Beth forged ahead with chemo, relying on several different anti-nausea medications to get her through. She also consulted a nutritionist and a naturopathic physician, who performed acupuncture treatments throughout chemo, and credits that approach with helping her cope with the side effects. Ultimately, chemotherapy was successful: the tumor shank.
After chemo, Beth felt confident in her decision to undergo a bilateral mastectomy with reconstructive surgery, which took place in November of 2015. Afterwards, the pathology results unexpectedly revealed her tumor actually measured six centimeters in diameter.
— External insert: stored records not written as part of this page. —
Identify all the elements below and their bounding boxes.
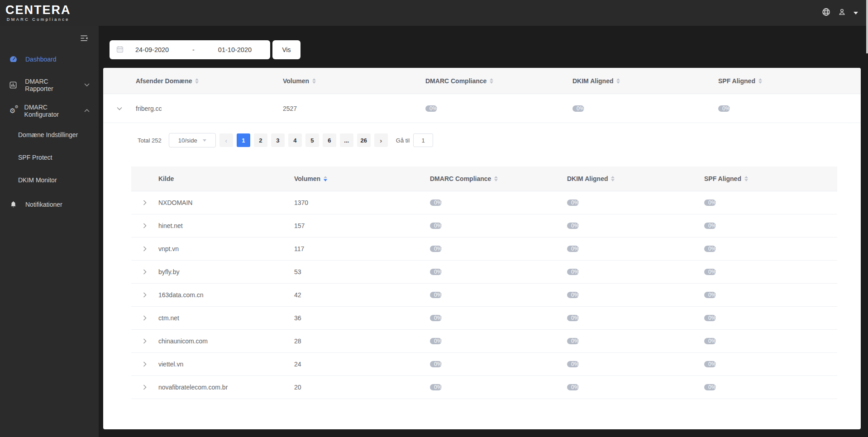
expand-row-chevron-icon[interactable] — [131, 361, 158, 367]
pagination-page-26[interactable]: 26 — [357, 133, 371, 147]
user-icon[interactable] — [838, 8, 846, 18]
spf-progress-bar: 0% — [704, 384, 716, 390]
dkim-progress-bar: 0% — [567, 269, 579, 275]
source-table-header: Kilde Volumen DMARC Compliance DKIM Alig… — [131, 166, 837, 191]
dmarc-progress-bar: 0% — [430, 292, 442, 298]
dmarc-progress-bar: 0% — [430, 384, 442, 390]
spf-progress-bar: 0% — [704, 246, 716, 252]
sort-icon — [494, 176, 498, 181]
sidebar-item-notifikationer[interactable]: Notifikationer — [0, 191, 99, 217]
source-table-row: vnpt.vn 117 0% 0% 0% — [131, 238, 837, 261]
column-header-spf-aligned[interactable]: SPF Aligned — [718, 77, 861, 85]
chevron-down-icon — [84, 83, 90, 86]
volume-cell: 24 — [294, 361, 430, 368]
globe-icon[interactable] — [822, 8, 830, 18]
column-header-volumen[interactable]: Volumen — [283, 77, 425, 85]
volume-cell: 117 — [294, 245, 430, 252]
sidebar-item-dkim-monitor[interactable]: DKIM Monitor — [0, 169, 99, 191]
content-card: Afsender Domæne Volumen DMARC Compliance… — [103, 68, 861, 429]
pagination-page-3[interactable]: 3 — [271, 133, 285, 147]
spf-progress-bar: 0% — [704, 292, 716, 298]
pagination-next-button[interactable]: › — [374, 133, 388, 147]
source-cell: hinet.net — [158, 222, 294, 229]
column-header-label: SPF Aligned — [704, 175, 741, 182]
column-header-label: Kilde — [158, 175, 174, 182]
pagination-ellipsis[interactable]: ... — [340, 133, 353, 147]
sidebar: Dashboard DMARC Rapporter ⚙⚙ DMARC Konfi… — [0, 26, 99, 437]
column-header-volumen[interactable]: Volumen — [294, 175, 430, 182]
expand-row-chevron-icon[interactable] — [131, 385, 158, 390]
volume-cell: 53 — [294, 268, 430, 276]
dmarc-progress-bar: 0% — [430, 223, 442, 229]
sidebar-item-dashboard[interactable]: Dashboard — [0, 46, 99, 72]
column-header-dmarc-compliance[interactable]: DMARC Compliance — [425, 77, 572, 85]
sidebar-item-dmarc-konfigurator[interactable]: ⚙⚙ DMARC Konfigurator — [0, 98, 99, 124]
sort-icon — [490, 78, 493, 84]
sidebar-subitem-label: Domæne Indstillinger — [18, 131, 78, 138]
expand-row-chevron-icon[interactable] — [131, 315, 158, 321]
pagination: Total 252 10/side ‹ 1 2 3 4 5 6 ... 26 ›… — [138, 133, 837, 147]
column-header-label: DKIM Aligned — [567, 175, 608, 182]
source-table-row: chinaunicom.com 28 0% 0% 0% — [131, 330, 837, 353]
expanded-row-panel: Total 252 10/side ‹ 1 2 3 4 5 6 ... 26 ›… — [103, 133, 861, 427]
page-size-select[interactable]: 10/side — [169, 133, 216, 147]
date-end-value[interactable]: 01-10-2020 — [218, 46, 252, 53]
pagination-page-1[interactable]: 1 — [237, 133, 250, 147]
pagination-page-6[interactable]: 6 — [323, 133, 336, 147]
expand-row-chevron-icon[interactable] — [131, 246, 158, 252]
column-header-dkim-aligned[interactable]: DKIM Aligned — [567, 175, 704, 182]
date-range-picker[interactable]: 24-09-2020 - 01-10-2020 — [110, 40, 270, 59]
column-header-label: Volumen — [283, 77, 309, 85]
pagination-page-4[interactable]: 4 — [288, 133, 302, 147]
date-separator: - — [192, 46, 195, 53]
caret-down-icon[interactable] — [854, 12, 858, 14]
domain-cell: friberg.cc — [136, 105, 283, 112]
pagination-page-2[interactable]: 2 — [254, 133, 267, 147]
column-header-label: Afsender Domæne — [136, 77, 192, 85]
column-header-label: DMARC Compliance — [425, 77, 486, 85]
column-header-spf-aligned[interactable]: SPF Aligned — [704, 175, 837, 182]
volume-cell: 42 — [294, 291, 430, 299]
collapse-row-chevron-icon[interactable] — [103, 107, 136, 110]
sort-icon — [744, 176, 748, 181]
volume-cell: 36 — [294, 314, 430, 322]
expand-row-chevron-icon[interactable] — [131, 269, 158, 275]
bar-chart-icon — [9, 81, 17, 89]
expand-row-chevron-icon[interactable] — [131, 223, 158, 228]
sidebar-subitem-label: SPF Protect — [18, 154, 52, 161]
sidebar-subitem-label: DKIM Monitor — [18, 176, 57, 184]
expand-row-chevron-icon[interactable] — [131, 292, 158, 298]
spf-progress-bar: 0% — [704, 223, 716, 229]
sidebar-item-spf-protect[interactable]: SPF Protect — [0, 146, 99, 169]
pagination-prev-button[interactable]: ‹ — [219, 133, 233, 147]
sidebar-item-dmarc-rapporter[interactable]: DMARC Rapporter — [0, 72, 99, 98]
brand-tagline: DMARC Compliance — [7, 18, 70, 22]
vertical-scrollbar[interactable] — [866, 0, 868, 53]
column-header-dmarc-compliance[interactable]: DMARC Compliance — [430, 175, 567, 182]
dkim-progress-bar: 0% — [567, 338, 579, 344]
menu-fold-icon[interactable] — [80, 35, 88, 43]
pagination-goto-input[interactable] — [413, 133, 433, 147]
volume-cell: 20 — [294, 384, 430, 391]
gears-icon: ⚙⚙ — [9, 107, 17, 114]
volume-cell: 1370 — [294, 199, 430, 206]
sort-icon — [616, 78, 620, 84]
sidebar-item-label: DMARC Rapporter — [25, 78, 76, 92]
column-header-dkim-aligned[interactable]: DKIM Aligned — [572, 77, 718, 85]
pagination-page-5[interactable]: 5 — [305, 133, 319, 147]
column-header-afsender-domaene[interactable]: Afsender Domæne — [136, 77, 283, 85]
volume-cell: 157 — [294, 222, 430, 229]
expand-row-chevron-icon[interactable] — [131, 200, 158, 205]
source-table-row: 163data.com.cn 42 0% 0% 0% — [131, 284, 837, 307]
chevron-down-icon — [203, 139, 206, 142]
pagination-total: Total 252 — [138, 137, 162, 144]
spf-progress-bar: 0% — [704, 361, 716, 367]
source-table-row: ctm.net 36 0% 0% 0% — [131, 307, 837, 330]
sidebar-item-domaene-indstillinger[interactable]: Domæne Indstillinger — [0, 124, 99, 146]
vis-button[interactable]: Vis — [272, 40, 300, 59]
expand-row-chevron-icon[interactable] — [131, 338, 158, 344]
date-start-value[interactable]: 24-09-2020 — [135, 46, 169, 53]
sidebar-item-label: DMARC Konfigurator — [24, 104, 76, 118]
main-content: 24-09-2020 - 01-10-2020 Vis Afsender Dom… — [99, 26, 868, 437]
dkim-progress-bar: 0% — [567, 315, 579, 321]
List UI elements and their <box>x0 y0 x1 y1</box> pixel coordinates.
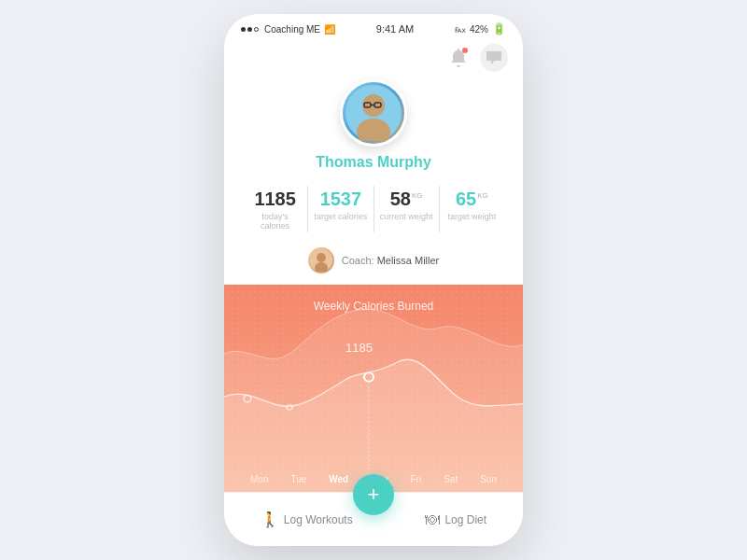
status-bar: Coaching ME 📶 9:41 AM ℻ 42% 🔋 <box>224 14 523 40</box>
chart-title: Weekly Calories Burned <box>224 300 523 313</box>
stats-grid: 1185 today's calories 1537 target calori… <box>243 182 504 236</box>
coach-avatar-image <box>310 249 332 272</box>
signal-dots <box>241 27 259 32</box>
status-time: 9:41 AM <box>376 23 414 35</box>
status-right: ℻ 42% 🔋 <box>455 22 506 35</box>
log-diet-button[interactable]: 🍽 Log Diet <box>410 504 501 536</box>
dot3 <box>254 27 259 32</box>
wifi-icon: 📶 <box>324 24 335 35</box>
day-fri: Fri <box>411 474 422 484</box>
stat-target-weight: 65KG target weight <box>440 182 504 236</box>
target-calories-value: 1537 <box>312 188 369 210</box>
user-avatar <box>340 79 407 147</box>
current-weight-label: current weight <box>378 212 435 221</box>
fab-plus-icon: + <box>368 483 380 507</box>
day-mon: Mon <box>250 474 268 484</box>
log-workouts-icon: 🚶 <box>261 511 279 528</box>
target-weight-value: 65KG <box>444 188 500 210</box>
bell-button[interactable] <box>444 44 472 72</box>
stat-target-calories: 1537 target calories <box>308 182 373 236</box>
day-wed: Wed <box>329 474 348 484</box>
bottom-nav: 🚶 Log Workouts + 🍽 Log Diet <box>224 492 523 546</box>
coach-avatar <box>308 247 334 273</box>
log-workouts-button[interactable]: 🚶 Log Workouts <box>246 503 368 536</box>
day-tue: Tue <box>290 474 306 484</box>
bluetooth-icon: ℻ <box>455 24 466 35</box>
stat-current-weight: 58KG current weight <box>374 182 439 236</box>
target-weight-label: target weight <box>444 212 500 221</box>
profile-section: Thomas Murphy 1185 today's calories 1537… <box>224 79 523 285</box>
carrier-text: Coaching ME <box>264 24 320 35</box>
log-workouts-label: Log Workouts <box>284 513 353 526</box>
battery-percent: 42% <box>470 24 488 35</box>
target-weight-unit: KG <box>477 191 488 200</box>
today-calories-label: today's calories <box>247 212 303 231</box>
today-calories-value: 1185 <box>247 188 303 210</box>
header-icons <box>224 40 523 79</box>
fab-add-button[interactable]: + <box>353 474 394 515</box>
user-name: Thomas Murphy <box>316 154 431 171</box>
day-sun: Sun <box>480 474 497 484</box>
coach-label: Coach: Melissa Miller <box>342 255 440 266</box>
message-icon <box>486 51 501 64</box>
coach-name: Melissa Miller <box>377 255 440 266</box>
current-weight-value: 58KG <box>378 188 435 210</box>
log-diet-icon: 🍽 <box>425 511 440 528</box>
status-left: Coaching ME 📶 <box>241 24 335 35</box>
calorie-tooltip: 1185 <box>345 341 373 355</box>
battery-icon: 🔋 <box>492 22 506 35</box>
coach-bar: Coach: Melissa Miller <box>308 247 440 273</box>
chart-area: Weekly Calories Burned 1185 Mon Tue Wed … <box>224 285 523 492</box>
message-button[interactable] <box>480 44 508 72</box>
dot2 <box>247 27 252 32</box>
log-diet-label: Log Diet <box>444 513 486 526</box>
target-calories-label: target calories <box>312 212 369 221</box>
day-sat: Sat <box>444 474 458 484</box>
chart-svg <box>224 285 523 492</box>
notification-dot <box>462 48 468 53</box>
phone-frame: Coaching ME 📶 9:41 AM ℻ 42% 🔋 <box>224 14 523 546</box>
stat-today-calories: 1185 today's calories <box>243 182 307 236</box>
avatar-image <box>345 85 402 141</box>
current-weight-unit: KG <box>412 191 423 200</box>
svg-point-7 <box>317 253 326 262</box>
dot1 <box>241 27 246 32</box>
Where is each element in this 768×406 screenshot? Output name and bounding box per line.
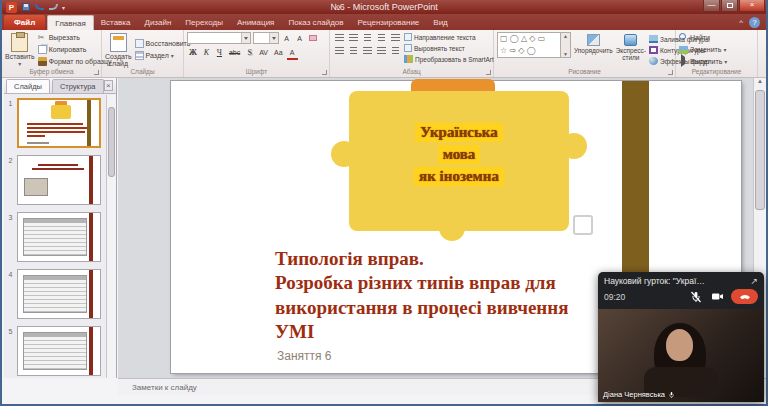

In January 2016, Beth was recovering and preparing for a second reconstructive procedure when her oncologist recommended a course of radiation treatments. Beth questioned this. She had two consultations with the radiology oncologist to discuss the benefits the treatment would have for her. She needed information. Beth confided to her medical oncologist that she was uncomfortable going ahead with radiation without data to confirm the possible benefits to her. This oncologist then consulted with her radiology oncologist. Together, they found studies that supported the benefit of radiation for Beth in her specific situation. This was the information she needed to support her decision, and Beth proceeded with radiation. Afterward, she went on to complete her reconstructive surgery. As an educator, having accurate information and doing her due diligence before making her decision was important to Beth.
A natural-born teacher, Beth actively seeks knowledge and is open to learning new lessons. Although she admits cancer is one of those tough, scary teachers you sometimes run across, it nevertheless made her sit up, pay attention, and learn. Before cancer, she feels she wasn’t ‘living’ life as much as she was ‘doing’ life. Cancer forced Beth to step back and reevaluate everything. As a result, she made a concerted effort to be more fully present. Acknowledging occasional lapses back into old patterns, she has learned to refocus and re-center herself. Beth now makes it a point to seek out things that bring her joy and to ripple out that joy to others.
At the Coalition, Beth found a safe, welcoming space with kindred spirits who understood what she was going through. After her active treatment was over, she had a strong desire to give back for all she had received through her journey. She attended Brown Bag Fridays, joined the programming staff for a time, and became a PALS mentor. Currently a member of our Regional Community Outreach Committee, Beth wants breast and gynecologic cancer survivors in regions surrounding Rochester to participate in the robust programming and services that were so helpful for her. For Beth, the Coalition rippled out hope by connecting her with people who listened when she truly needed to be heard.